State Rep. Jerry Carter, 66, a Rockingham County minister and chaplain with the State Highway Patrol, died Tuesday morning. In his second term in the North Carolina House, Carter has represented most of Rockingham County, north of Greensboro, since 2019. His passing was announced by the N.C. House principal clerk’s office on Monday.
Carter was being treated at Duke University Medical Center in Durham for a rare gastrointestinal disorder, according to the Greensboro News and Record.
In early July, Carter’s wife, Brenda Bruton Carter, posted news of the Republican lawmaker’s diagnosis of idiopathic myointimal hyperplasia, the newspaper reported.
“He is the first case here at Duke, and they want to make sure they handle it right,’’ Carter’s wife wrote on Facebook, according to the News and Record. “Consults are coming in from all over the world.’’
First discovered in 1991, only about a dozen cases of the disease have been written about extensively in medical journals, according to the National Institutes of Health. Carter was the founder and for 30 years the senior pastor of Reidsville Baptist Church. Carter was a veteran and chaplain for the Highway Patrol for 12 years.
House Speaker Tim Moore, R-Cleveland, said in a statement Monday: “I am heartbroken and devastated by the sudden loss of my friend and colleague Representative Jerry Carter. Representative Carter was an extraordinary legislator and a devoted husband to his wife, who he loved dearly. He was the chaplain of the NC State Highway Patrol and was a man of deep faith and faithful prayer. He was the founder and pastor of Reidsville Baptist Church, and he was deeply passionate about serving Rockingham County and his constituents back home. We will feel Jerry’s loss deeply at the NC General Assembly, and my prayers are with Jerry’s family as they grieve this great loss in the days ahead.”
Stephen Wiley, director of state House campaigns, tweeted:
“Grieving this morning over the loss of my friend Rep. Jerry Carter. Rep. Carter was a joyful man who loved his wife and family. He loved being in Raleigh on behalf of his hometown. At a loss for words beyond that right now.”

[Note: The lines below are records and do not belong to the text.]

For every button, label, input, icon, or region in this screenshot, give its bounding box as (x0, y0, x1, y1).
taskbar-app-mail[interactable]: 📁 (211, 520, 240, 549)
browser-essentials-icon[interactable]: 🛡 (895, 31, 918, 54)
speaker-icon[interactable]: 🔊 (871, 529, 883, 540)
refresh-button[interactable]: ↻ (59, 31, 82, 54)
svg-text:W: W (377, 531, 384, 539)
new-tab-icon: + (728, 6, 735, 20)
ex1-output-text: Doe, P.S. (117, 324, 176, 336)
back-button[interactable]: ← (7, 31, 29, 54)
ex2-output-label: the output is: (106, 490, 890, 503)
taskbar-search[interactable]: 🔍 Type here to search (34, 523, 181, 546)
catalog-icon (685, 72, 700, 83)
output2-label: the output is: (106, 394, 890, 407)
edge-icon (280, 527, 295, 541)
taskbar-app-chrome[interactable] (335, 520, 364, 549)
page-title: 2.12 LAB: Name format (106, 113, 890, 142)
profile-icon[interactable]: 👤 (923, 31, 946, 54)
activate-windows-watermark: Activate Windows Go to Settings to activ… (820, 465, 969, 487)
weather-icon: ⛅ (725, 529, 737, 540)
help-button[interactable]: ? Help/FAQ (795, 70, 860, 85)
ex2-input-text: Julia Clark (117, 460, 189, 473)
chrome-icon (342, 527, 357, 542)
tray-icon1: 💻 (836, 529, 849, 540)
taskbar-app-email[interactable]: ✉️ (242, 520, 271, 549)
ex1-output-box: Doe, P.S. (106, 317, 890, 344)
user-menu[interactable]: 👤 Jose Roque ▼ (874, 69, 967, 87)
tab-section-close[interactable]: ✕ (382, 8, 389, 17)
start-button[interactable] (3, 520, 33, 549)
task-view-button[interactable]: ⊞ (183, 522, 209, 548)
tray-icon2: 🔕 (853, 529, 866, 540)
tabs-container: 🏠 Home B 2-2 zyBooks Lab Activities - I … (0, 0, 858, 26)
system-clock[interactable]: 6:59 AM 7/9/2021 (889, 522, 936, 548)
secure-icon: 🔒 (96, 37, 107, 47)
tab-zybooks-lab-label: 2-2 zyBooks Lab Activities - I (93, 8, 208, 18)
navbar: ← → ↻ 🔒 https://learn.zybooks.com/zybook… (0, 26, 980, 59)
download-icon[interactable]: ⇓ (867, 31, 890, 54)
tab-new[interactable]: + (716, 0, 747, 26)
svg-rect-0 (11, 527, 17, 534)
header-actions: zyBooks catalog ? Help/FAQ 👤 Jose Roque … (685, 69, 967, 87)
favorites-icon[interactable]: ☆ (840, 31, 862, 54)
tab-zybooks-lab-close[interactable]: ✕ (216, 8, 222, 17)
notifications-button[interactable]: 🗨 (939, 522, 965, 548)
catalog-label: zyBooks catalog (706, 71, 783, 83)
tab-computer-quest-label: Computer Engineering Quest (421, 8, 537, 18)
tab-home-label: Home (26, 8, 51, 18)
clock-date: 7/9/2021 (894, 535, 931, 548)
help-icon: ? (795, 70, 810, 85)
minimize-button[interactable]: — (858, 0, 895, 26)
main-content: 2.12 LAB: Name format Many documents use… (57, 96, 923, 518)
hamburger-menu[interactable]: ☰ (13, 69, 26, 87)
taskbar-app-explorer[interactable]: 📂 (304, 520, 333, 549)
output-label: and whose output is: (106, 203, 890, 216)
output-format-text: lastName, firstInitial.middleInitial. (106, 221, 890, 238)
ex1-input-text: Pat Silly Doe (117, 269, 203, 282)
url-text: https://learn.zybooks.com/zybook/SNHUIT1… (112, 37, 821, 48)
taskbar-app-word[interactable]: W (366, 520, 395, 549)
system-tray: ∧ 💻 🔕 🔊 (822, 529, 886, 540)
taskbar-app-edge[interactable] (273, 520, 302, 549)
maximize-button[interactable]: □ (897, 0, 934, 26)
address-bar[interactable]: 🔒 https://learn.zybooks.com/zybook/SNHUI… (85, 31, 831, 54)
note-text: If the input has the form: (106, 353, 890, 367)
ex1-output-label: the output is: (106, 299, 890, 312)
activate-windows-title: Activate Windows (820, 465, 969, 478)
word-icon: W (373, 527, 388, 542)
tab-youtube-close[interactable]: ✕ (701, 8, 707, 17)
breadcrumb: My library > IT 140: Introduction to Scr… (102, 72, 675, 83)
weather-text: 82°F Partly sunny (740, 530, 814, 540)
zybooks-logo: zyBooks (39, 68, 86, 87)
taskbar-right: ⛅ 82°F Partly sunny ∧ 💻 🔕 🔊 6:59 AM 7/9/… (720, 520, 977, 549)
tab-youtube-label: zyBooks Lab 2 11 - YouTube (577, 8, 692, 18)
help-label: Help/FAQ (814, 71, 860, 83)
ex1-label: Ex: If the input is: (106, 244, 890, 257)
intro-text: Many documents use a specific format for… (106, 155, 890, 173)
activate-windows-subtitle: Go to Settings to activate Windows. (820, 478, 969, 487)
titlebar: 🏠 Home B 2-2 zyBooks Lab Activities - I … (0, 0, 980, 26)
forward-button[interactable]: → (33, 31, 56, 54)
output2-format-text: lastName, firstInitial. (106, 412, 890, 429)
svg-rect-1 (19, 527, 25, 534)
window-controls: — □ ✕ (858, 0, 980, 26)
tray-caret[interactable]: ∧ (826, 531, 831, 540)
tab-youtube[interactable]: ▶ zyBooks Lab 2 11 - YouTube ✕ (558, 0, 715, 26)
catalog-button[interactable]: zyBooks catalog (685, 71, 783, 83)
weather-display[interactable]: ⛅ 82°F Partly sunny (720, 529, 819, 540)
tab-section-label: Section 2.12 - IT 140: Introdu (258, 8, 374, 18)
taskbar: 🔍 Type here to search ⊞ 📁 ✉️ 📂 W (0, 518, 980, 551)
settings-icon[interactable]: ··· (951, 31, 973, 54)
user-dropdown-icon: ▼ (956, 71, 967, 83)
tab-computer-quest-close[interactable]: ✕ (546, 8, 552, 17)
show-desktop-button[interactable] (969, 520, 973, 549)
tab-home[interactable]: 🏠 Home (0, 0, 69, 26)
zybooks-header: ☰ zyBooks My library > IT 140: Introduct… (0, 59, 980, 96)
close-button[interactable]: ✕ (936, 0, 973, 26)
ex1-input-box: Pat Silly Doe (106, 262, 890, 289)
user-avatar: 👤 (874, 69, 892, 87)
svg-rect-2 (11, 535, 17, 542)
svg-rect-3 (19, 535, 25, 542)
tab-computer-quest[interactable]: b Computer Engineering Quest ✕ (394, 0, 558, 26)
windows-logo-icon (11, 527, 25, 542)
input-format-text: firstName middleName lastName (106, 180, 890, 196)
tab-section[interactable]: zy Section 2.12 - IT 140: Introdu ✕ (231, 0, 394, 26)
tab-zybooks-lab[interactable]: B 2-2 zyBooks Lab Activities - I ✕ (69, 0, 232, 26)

During his first run for the legislature in 2018, Carter spoke to the News and Record:
“As a pastor, I have served and worked with people from all walks of life,” he said. “I have seen first-hand their struggles with everything from unemployment to drug addiction. I know people and how to work with and for them and I can use these skills in Raleigh.”
Carter was born in Eden. Funeral arrangements have not been announced.
The executive committee of the Rockingham County Republican Party will meet to pick a successor to finish Carter’s term.